I know some (or even the official?) JavaDoc style guidelines require <p> woithout closing counterparts. But to me this feels the same as omitting semicolins in JS -yes, xou can get away with it, but it's bad style in my opinion.
You do you in terms of taste, but the article explains very clearly that there's nothing wrong about not closing them, as they are reliably auto-closed by a well-defined standard.
I tried using XHTML when we were told, loudly and repeatedly, that it was the inevitable future. Thank god it wasn’t.
You should close your tags. It’s good hygiene. It helps IDEs help you. But. Trust me, you do not want the browser enforcing it at runtime, lest your idea of fun is end users getting helpful error messages like an otherwise blank screen saying “Invalid syntax”.
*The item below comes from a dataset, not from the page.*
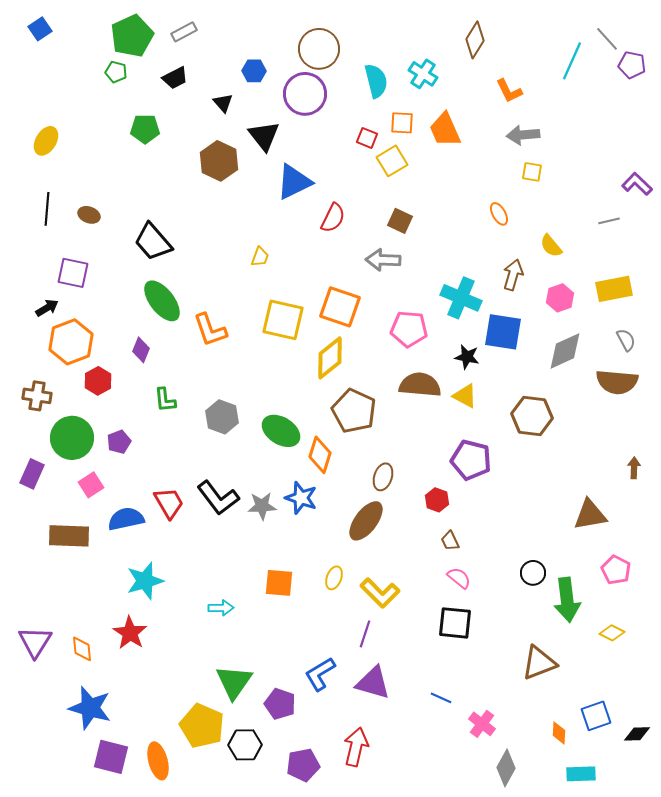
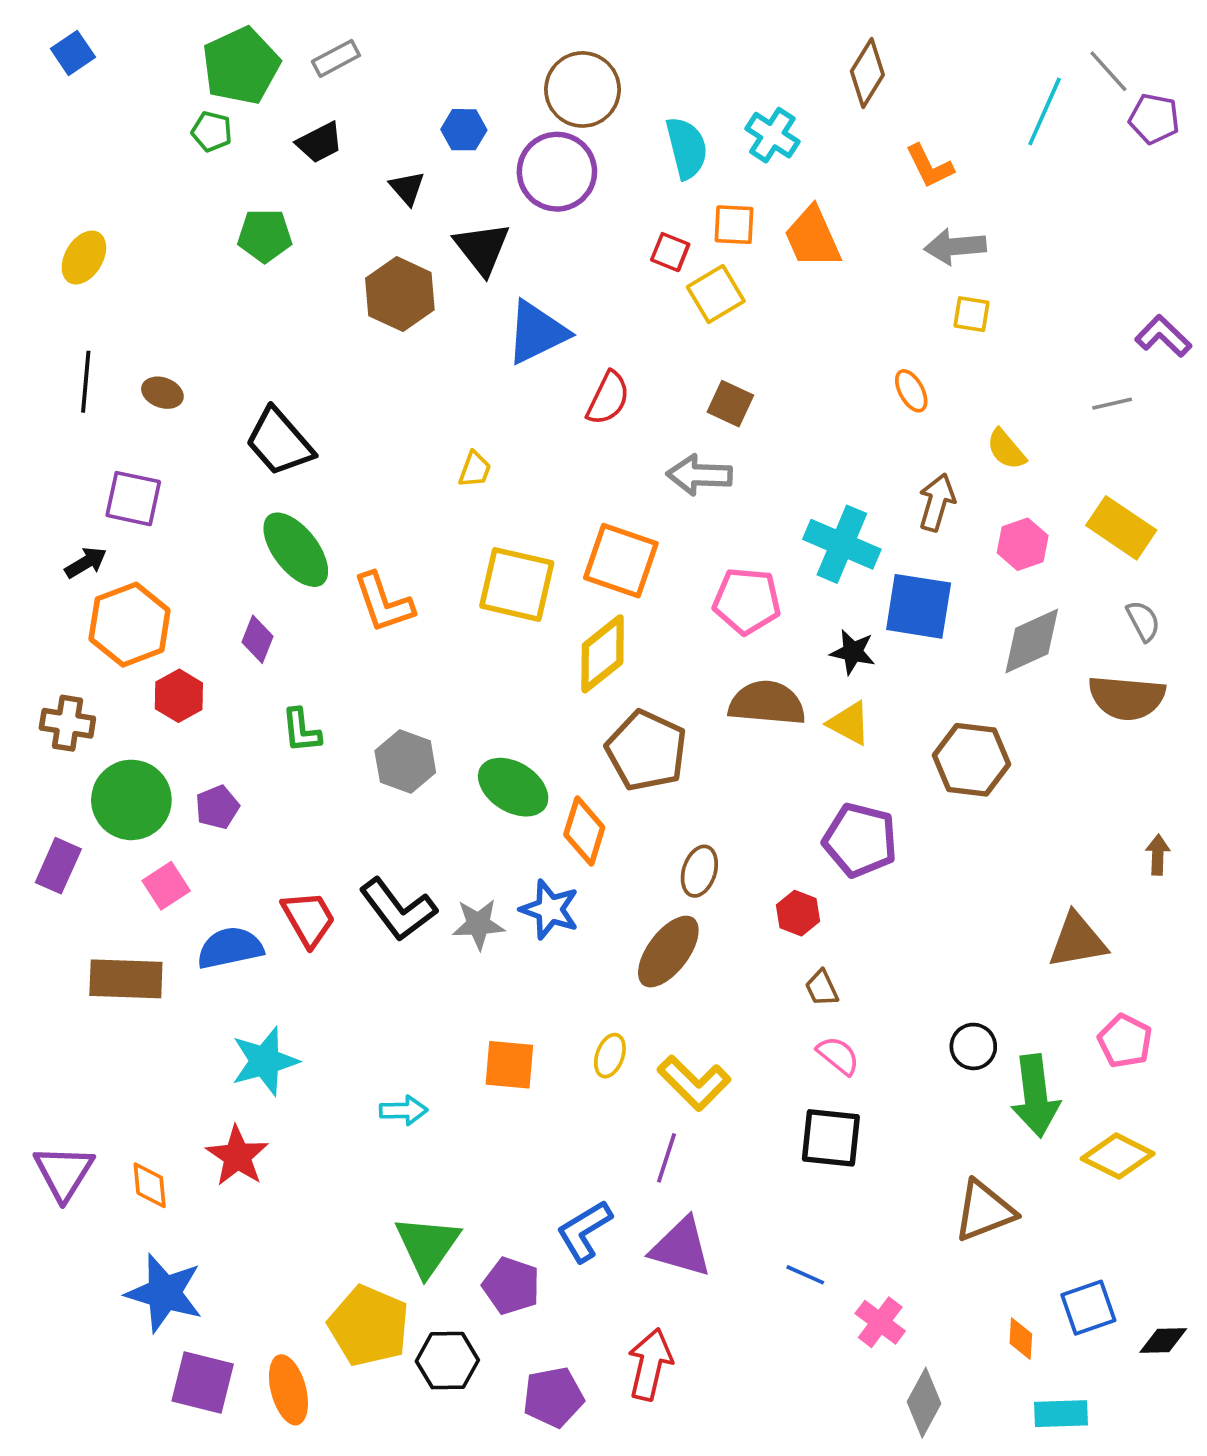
yellow rectangle: (614, 289) -> (1121, 528), turned 45
yellow diamond: (612, 633) -> (1118, 1156), size x1.5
For fun, imagine that various browsers are not 100.00% compatible (“Inconceivable!”), so that it wasn’t possible to write HTML that every browser agreed was completely valid. Now it’s guaranteed that some of your users will get the error page, even when you’re sure your page is valid.
Conceptually, XHTML and its analogs are better. In practice, they’re much, much worse.
My experience with parsing html gathered from the wild is you're pretty much not required to do anything. "Go wild" and "have fun" seem to be the mottoes.
Works fine on every browser I've thrown at it. Even Gnome Web (WebKit) allows scrolling just fine. Sounds like a Safari bug? Maybe a content blocker interfering with the page?
Whether you can or can't omit a closing element is one thing, but it seems like a useful thing to be able to quickly determine if some content is inside or outside a tag, so why complicate things?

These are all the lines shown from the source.